## Problem requirements:
The required output is the complete listing, copied word for word.
══════════════════════════════
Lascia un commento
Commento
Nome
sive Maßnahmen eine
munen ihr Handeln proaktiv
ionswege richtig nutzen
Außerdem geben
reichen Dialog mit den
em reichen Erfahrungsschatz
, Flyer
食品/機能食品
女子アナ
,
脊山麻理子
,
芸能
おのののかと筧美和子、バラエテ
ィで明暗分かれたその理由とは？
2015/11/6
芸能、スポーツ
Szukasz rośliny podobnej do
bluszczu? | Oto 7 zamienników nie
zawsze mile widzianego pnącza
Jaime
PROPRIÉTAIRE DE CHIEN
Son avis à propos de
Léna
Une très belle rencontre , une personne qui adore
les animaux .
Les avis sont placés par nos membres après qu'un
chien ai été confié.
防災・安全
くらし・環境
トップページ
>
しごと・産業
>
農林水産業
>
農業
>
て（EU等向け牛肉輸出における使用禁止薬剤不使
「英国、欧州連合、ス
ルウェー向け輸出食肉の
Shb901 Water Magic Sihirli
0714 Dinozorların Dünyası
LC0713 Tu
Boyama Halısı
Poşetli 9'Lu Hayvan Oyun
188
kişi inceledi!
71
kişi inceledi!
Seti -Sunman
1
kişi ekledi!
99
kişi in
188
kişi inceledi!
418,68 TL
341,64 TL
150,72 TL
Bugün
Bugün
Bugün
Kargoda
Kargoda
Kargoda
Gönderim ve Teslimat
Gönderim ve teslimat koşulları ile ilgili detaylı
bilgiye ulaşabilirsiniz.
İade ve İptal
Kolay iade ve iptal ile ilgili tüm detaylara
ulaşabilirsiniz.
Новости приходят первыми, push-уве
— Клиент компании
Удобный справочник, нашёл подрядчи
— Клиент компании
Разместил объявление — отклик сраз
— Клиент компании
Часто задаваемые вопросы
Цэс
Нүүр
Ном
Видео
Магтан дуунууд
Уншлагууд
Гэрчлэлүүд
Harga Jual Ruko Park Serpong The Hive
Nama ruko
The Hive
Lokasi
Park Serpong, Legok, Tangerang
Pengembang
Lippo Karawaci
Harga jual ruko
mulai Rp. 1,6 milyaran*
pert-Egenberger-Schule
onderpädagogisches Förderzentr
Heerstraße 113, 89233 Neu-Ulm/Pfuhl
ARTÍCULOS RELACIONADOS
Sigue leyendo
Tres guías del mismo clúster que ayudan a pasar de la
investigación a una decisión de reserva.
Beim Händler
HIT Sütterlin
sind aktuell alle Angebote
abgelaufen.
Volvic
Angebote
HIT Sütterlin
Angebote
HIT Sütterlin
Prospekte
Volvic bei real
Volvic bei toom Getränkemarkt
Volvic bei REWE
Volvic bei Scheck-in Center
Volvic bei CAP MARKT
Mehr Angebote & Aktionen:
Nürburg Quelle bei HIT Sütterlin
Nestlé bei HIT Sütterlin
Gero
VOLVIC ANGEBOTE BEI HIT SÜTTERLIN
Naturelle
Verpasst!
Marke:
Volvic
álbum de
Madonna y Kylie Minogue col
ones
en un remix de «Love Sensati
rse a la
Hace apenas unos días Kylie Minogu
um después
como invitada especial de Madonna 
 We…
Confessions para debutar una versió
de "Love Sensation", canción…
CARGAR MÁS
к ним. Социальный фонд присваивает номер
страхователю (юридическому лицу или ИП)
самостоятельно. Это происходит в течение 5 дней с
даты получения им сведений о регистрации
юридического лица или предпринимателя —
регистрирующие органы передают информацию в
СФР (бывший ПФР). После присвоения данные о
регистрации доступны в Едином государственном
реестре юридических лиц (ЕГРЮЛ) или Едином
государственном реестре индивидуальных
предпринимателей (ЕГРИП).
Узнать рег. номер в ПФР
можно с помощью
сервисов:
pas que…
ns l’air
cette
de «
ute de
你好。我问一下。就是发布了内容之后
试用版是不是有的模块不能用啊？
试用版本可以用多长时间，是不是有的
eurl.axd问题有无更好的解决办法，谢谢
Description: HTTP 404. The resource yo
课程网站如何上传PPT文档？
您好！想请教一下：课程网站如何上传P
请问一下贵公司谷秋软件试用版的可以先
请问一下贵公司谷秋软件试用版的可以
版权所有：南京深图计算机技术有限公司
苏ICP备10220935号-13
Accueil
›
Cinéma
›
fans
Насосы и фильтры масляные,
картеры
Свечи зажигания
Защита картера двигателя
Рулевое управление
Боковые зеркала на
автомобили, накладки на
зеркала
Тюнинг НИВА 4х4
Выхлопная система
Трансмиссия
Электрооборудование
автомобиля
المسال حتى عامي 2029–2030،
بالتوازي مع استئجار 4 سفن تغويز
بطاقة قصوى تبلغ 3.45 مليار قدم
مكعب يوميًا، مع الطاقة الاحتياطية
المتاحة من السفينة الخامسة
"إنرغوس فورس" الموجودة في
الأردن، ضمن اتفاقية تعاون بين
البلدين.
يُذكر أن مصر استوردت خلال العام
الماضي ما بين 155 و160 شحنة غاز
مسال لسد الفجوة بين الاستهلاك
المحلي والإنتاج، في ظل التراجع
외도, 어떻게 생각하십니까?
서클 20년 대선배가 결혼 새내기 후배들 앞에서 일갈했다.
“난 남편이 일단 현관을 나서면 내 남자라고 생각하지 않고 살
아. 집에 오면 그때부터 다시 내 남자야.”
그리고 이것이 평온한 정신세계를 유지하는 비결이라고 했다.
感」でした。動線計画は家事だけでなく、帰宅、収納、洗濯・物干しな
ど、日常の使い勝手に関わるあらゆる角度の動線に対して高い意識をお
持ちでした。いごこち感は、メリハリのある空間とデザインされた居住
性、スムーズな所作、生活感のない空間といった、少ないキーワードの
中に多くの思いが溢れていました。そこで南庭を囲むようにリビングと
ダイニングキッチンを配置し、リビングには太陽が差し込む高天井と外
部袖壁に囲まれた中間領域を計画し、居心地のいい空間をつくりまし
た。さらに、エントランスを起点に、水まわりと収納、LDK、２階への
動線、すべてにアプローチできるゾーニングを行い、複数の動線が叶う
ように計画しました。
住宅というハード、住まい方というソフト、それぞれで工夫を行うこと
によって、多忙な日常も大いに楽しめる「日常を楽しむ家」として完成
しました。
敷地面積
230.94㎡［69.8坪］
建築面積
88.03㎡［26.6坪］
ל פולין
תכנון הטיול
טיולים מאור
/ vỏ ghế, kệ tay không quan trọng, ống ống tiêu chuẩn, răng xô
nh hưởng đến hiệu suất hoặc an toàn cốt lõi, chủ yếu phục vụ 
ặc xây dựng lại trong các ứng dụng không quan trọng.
══════════════════════════════
## Exercise answer:
Lascia un commento
Commento
Nome
sive Maßnahmen eine
munen ihr Handeln proaktiv
ionswege richtig nutzen
Außerdem geben
reichen Dialog mit den
em reichen Erfahrungsschatz
, Flyer
食品/機能食品
女子アナ
,
脊山麻理子
,
芸能
おのののかと筧美和子、バラエテ
ィで明暗分かれたその理由とは？
2015/11/6
芸能、スポーツ
Szukasz rośliny podobnej do
bluszczu? | Oto 7 zamienników nie
zawsze mile widzianego pnącza
Jaime
PROPRIÉTAIRE DE CHIEN
Son avis à propos de
Léna
Une très belle rencontre , une personne qui adore
les animaux .
Les avis sont placés par nos membres après qu'un
chien ai été confié.
防災・安全
くらし・環境
トップページ
>
しごと・産業
>
農林水産業
>
農業
>
て（EU等向け牛肉輸出における使用禁止薬剤不使
「英国、欧州連合、ス
ルウェー向け輸出食肉の
Shb901 Water Magic Sihirli
0714 Dinozorların Dünyası
LC0713 Tu
Boyama Halısı
Poşetli 9'Lu Hayvan Oyun
188
kişi inceledi!
71
kişi inceledi!
Seti -Sunman
1
kişi ekledi!
99
kişi in
188
kişi inceledi!
418,68 TL
341,64 TL
150,72 TL
Bugün
Bugün
Bugün
Kargoda
Kargoda
Kargoda
Gönderim ve Teslimat
Gönderim ve teslimat koşulları ile ilgili detaylı
bilgiye ulaşabilirsiniz.
İade ve İptal
Kolay iade ve iptal ile ilgili tüm detaylara
ulaşabilirsiniz.
Новости приходят первыми, push-уве
— Клиент компании
Удобный справочник, нашёл подрядчи
— Клиент компании
Разместил объявление — отклик сраз
— Клиент компании
Часто задаваемые вопросы
Цэс
Нүүр
Ном
Видео
Магтан дуунууд
Уншлагууд
Гэрчлэлүүд
Harga Jual Ruko Park Serpong The Hive
Nama ruko
The Hive
Lokasi
Park Serpong, Legok, Tangerang
Pengembang
Lippo Karawaci
Harga jual ruko
mulai Rp. 1,6 milyaran*
pert-Egenberger-Schule
onderpädagogisches Förderzentr
Heerstraße 113, 89233 Neu-Ulm/Pfuhl
ARTÍCULOS RELACIONADOS
Sigue leyendo
Tres guías del mismo clúster que ayudan a pasar de la
investigación a una decisión de reserva.
Beim Händler
HIT Sütterlin
sind aktuell alle Angebote
abgelaufen.
Volvic
Angebote
HIT Sütterlin
Angebote
HIT Sütterlin
Prospekte
Volvic bei real
Volvic bei toom Getränkemarkt
Volvic bei REWE
Volvic bei Scheck-in Center
Volvic bei CAP MARKT
Mehr Angebote & Aktionen:
Nürburg Quelle bei HIT Sütterlin
Nestlé bei HIT Sütterlin
Gero
VOLVIC ANGEBOTE BEI HIT SÜTTERLIN
Naturelle
Verpasst!
Marke:
Volvic
álbum de
Madonna y Kylie Minogue col
ones
en un remix de «Love Sensati
rse a la
Hace apenas unos días Kylie Minogu
um después
como invitada especial de Madonna 
 We…
Confessions para debutar una versió
de "Love Sensation", canción…
CARGAR MÁS
к ним. Социальный фонд присваивает номер
страхователю (юридическому лицу или ИП)
самостоятельно. Это происходит в течение 5 дней с
даты получения им сведений о регистрации
юридического лица или предпринимателя —
регистрирующие органы передают информацию в
СФР (бывший ПФР). После присвоения данные о
регистрации доступны в Едином государственном
реестре юридических лиц (ЕГРЮЛ) или Едином
государственном реестре индивидуальных
предпринимателей (ЕГРИП).
Узнать рег. номер в ПФР
можно с помощью
сервисов:
pas que…
ns l’air
cette
de «
ute de
你好。我问一下。就是发布了内容之后
试用版是不是有的模块不能用啊？
试用版本可以用多长时间，是不是有的
eurl.axd问题有无更好的解决办法，谢谢
Description: HTTP 404. The resource yo
课程网站如何上传PPT文档？
您好！想请教一下：课程网站如何上传P
请问一下贵公司谷秋软件试用版的可以先
请问一下贵公司谷秋软件试用版的可以
版权所有：南京深图计算机技术有限公司
苏ICP备10220935号-13
Accueil
›
Cinéma
›
fans
Насосы и фильтры масляные,
картеры
Свечи зажигания
Защита картера двигателя
Рулевое управление
Боковые зеркала на
автомобили, накладки на
зеркала
Тюнинг НИВА 4х4
Выхлопная система
Трансмиссия
Электрооборудование
автомобиля
المسال حتى عامي 2029–2030،
بالتوازي مع استئجار 4 سفن تغويز
بطاقة قصوى تبلغ 3.45 مليار قدم
مكعب يوميًا، مع الطاقة الاحتياطية
المتاحة من السفينة الخامسة
"إنرغوس فورس" الموجودة في
الأردن، ضمن اتفاقية تعاون بين
البلدين.
يُذكر أن مصر استوردت خلال العام
الماضي ما بين 155 و160 شحنة غاز
مسال لسد الفجوة بين الاستهلاك
المحلي والإنتاج، في ظل التراجع
외도, 어떻게 생각하십니까?
서클 20년 대선배가 결혼 새내기 후배들 앞에서 일갈했다.
“난 남편이 일단 현관을 나서면 내 남자라고 생각하지 않고 살
아. 집에 오면 그때부터 다시 내 남자야.”
그리고 이것이 평온한 정신세계를 유지하는 비결이라고 했다.
感」でした。動線計画は家事だけでなく、帰宅、収納、洗濯・物干しな
ど、日常の使い勝手に関わるあらゆる角度の動線に対して高い意識をお
持ちでした。いごこち感は、メリハリのある空間とデザインされた居住
性、スムーズな所作、生活感のない空間といった、少ないキーワードの
中に多くの思いが溢れていました。そこで南庭を囲むようにリビングと
ダイニングキッチンを配置し、リビングには太陽が差し込む高天井と外
部袖壁に囲まれた中間領域を計画し、居心地のいい空間をつくりまし
た。さらに、エントランスを起点に、水まわりと収納、LDK、２階への
動線、すべてにアプローチできるゾーニングを行い、複数の動線が叶う
ように計画しました。
住宅というハード、住まい方というソフト、それぞれで工夫を行うこと
によって、多忙な日常も大いに楽しめる「日常を楽しむ家」として完成
しました。
敷地面積
230.94㎡［69.8坪］
建築面積
88.03㎡［26.6坪］
ל פולין
תכנון הטיול
טיולים מאור
/ vỏ ghế, kệ tay không quan trọng, ống ống tiêu chuẩn, răng xô
nh hưởng đến hiệu suất hoặc an toàn cốt lõi, chủ yếu phục vụ 
ặc xây dựng lại trong các ứng dụng không quan trọng.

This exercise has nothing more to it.